- [Exercise data]
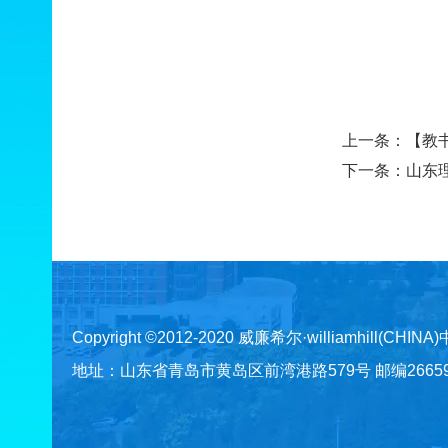
上一条：
【教
下一条：
山东
Copyright ©2012-2020 威廉希尔·williamhill(CHINA
地址：山东省青岛市黄岛区前湾港路579号 邮编266590 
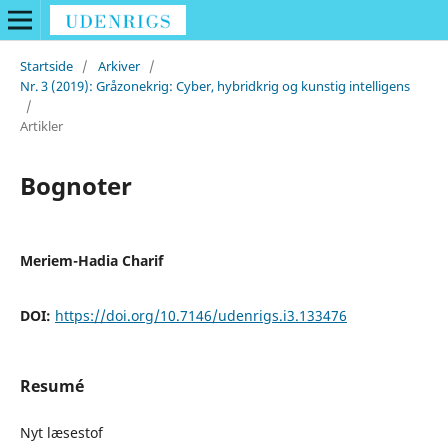
Startside
/
Arkiver
/
Nr. 3 (2019): Gråzonekrig: Cyber, hybridkrig og kunstig intelligens
/
Artikler
Bognoter
Meriem-Hadia Charif
DOI:
https://doi.org/10.7146/udenrigs.i3.133476
Resumé
Nyt læsestof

- [Task description]
When you copy the records above, keep every word exact but leave out the pictures.

- [Answer area]
上一条：
【教
下一条：
山东
Copyright ©2012-2020 威廉希尔·williamhill(CHINA
地址：山东省青岛市黄岛区前湾港路579号 邮编266590 
Startside
/
Arkiver
/
Nr. 3 (2019): Gråzonekrig: Cyber, hybridkrig og kunstig intelligens
/
Artikler
Bognoter
Meriem-Hadia Charif
DOI:
https://doi.org/10.7146/udenrigs.i3.133476
Resumé
Nyt læsestof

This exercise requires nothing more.